Exposé des faits et conclusions

I. Suivant décision en date du 1er février 1999, le Conseil de discipline de l'Office européen des brevets a prononcé la radiation de la liste des mandataires agréés auprès dudit office, pour une durée de six années, de M. A....

Celui-ci a formé un recours contre cette décision le 25. février 1999, et le 31 mars 1999, M D..., avocat au barreau de Strasbourg, par lui constitué, a exposé les moyens de fait et de droit au soutien dudit recours.

II. En fait, pour entrer en voie de sanction disciplinaire, la décision attaquée a retenu à l'encontre de ce mandataire agréé, deux griefs.

Le premier d'entre eux est constitué par le défaut de paiement de facture d'honoraires de prestations de services émises par le cabinet de mandataires agréés X... de Londres (GB), plaignant, pour un montant total de 8207,70 livres anglaises, s'échelonnant de novembre 1985 à décembre 1986, et ayant persisté nonobstant deux injonctions de payer de la Cour de Westminster des 22. décembre 1988 et 13 décembre 1989. La première instance considérait à cet égard :

- d'une part que la prescription régie par l'article 26 du Règlement de discipline n'avait commencé à courir qu'à compter du 26 février 1990, date de la mise en redressement judiciaire du cabinet A... S.A.;

- d'autre part, qu'un tel comportement était constitutif d'une rupture de la nécessaire relation de confiance qui doit exister entre membres de la profession, et violait ainsi les dispositions de l'article 1(1) du Règlement en matière de discipline des mandataires agréés.

Le second grief tient quant à lui au manque de collaboration du requérant avec la commission de discipline, en ce qu'il aurait volontairement et de mauvaise foi entretenu la confusion sur son adresse postale véritable, d'une part, et aurait menacé par écrit le rapporteur de la commission de discipline de l'epi, d'autre part.
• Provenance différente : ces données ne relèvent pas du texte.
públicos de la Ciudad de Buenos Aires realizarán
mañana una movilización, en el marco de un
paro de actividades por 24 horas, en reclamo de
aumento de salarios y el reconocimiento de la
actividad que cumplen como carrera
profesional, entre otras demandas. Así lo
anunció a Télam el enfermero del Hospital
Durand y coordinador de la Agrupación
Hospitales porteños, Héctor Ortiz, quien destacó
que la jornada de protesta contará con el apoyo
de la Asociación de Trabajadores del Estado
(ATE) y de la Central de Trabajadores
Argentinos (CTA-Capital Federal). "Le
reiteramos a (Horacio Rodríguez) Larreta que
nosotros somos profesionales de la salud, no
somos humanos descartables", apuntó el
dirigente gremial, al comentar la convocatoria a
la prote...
Pour chacun de ces chefs de prévention, la première instance a prononcé une radiation pour une durée de trois années de la liste des mandataires agréés, soit après cumul desdites sanctions, une radiation de six années.
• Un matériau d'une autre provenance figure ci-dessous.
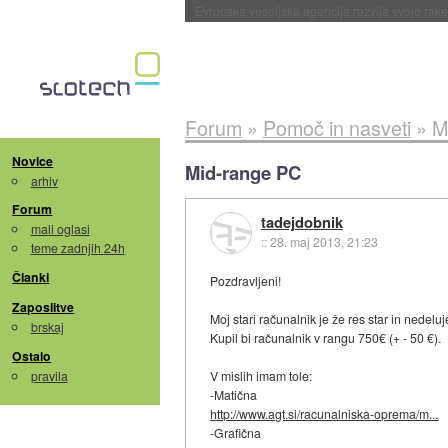
Evropska vesoljska agencija razvija svojo rak
Forum
»
Pomoč in nasveti
»
M
Novice
Mid-range PC
arhiv
Forum
tadejdobnik
mali oglasi
::
28. maj 2013, 21:23
teme zadnjih 24h
Članki
Pozdravljeni!
Zaposlitve
Moj stari računalnik je že res star in nedelu
brskaj
Kupil bi računalnik v rangu 750€ (+ - 50 €).
Ostalo
pravila
V mislih imam tole:
-Matična
http://www.agt.si/racunalniska-oprema/m...
-Grafična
III. Au soutien de son recours, le requérant fait valoir des moyens de droit et de fait de différentes natures.

Le premier de ces moyens a trait à l'incompétence de l'Office européen des brevets pour statuer en matière disciplinaire, laquelle échappe par nature à l'objet de la Convention sur le brevet européen en date du 5. octobre 1973, qui se limite à la délivrance du brevet européen.

Le second moyen est tiré de l'incompétence "ratione materiae" de l'instance disciplinaire, dès lors que les faits reprochés tiennent en l'espèce à une activité sans rapport direct avec la délivrance d'un brevet européen.

Outre ces deux moyens tirés de l'incompétence de l'instance disciplinaire, le requérant fait encore valoir d'autres moyens de nullité de la décision entreprise.

Le premier de ces moyens de nullité est tiré de l'illégalité de la décision attaquée, en ce que son rapporteur, qui serait une autorité de poursuite, aurait siégé dans la formation collégiale ayant prononcé la décision attaquée, au mépris des dispositions de l'article 6 de la Convention européenne des droits de l'homme régissant la présente procédure.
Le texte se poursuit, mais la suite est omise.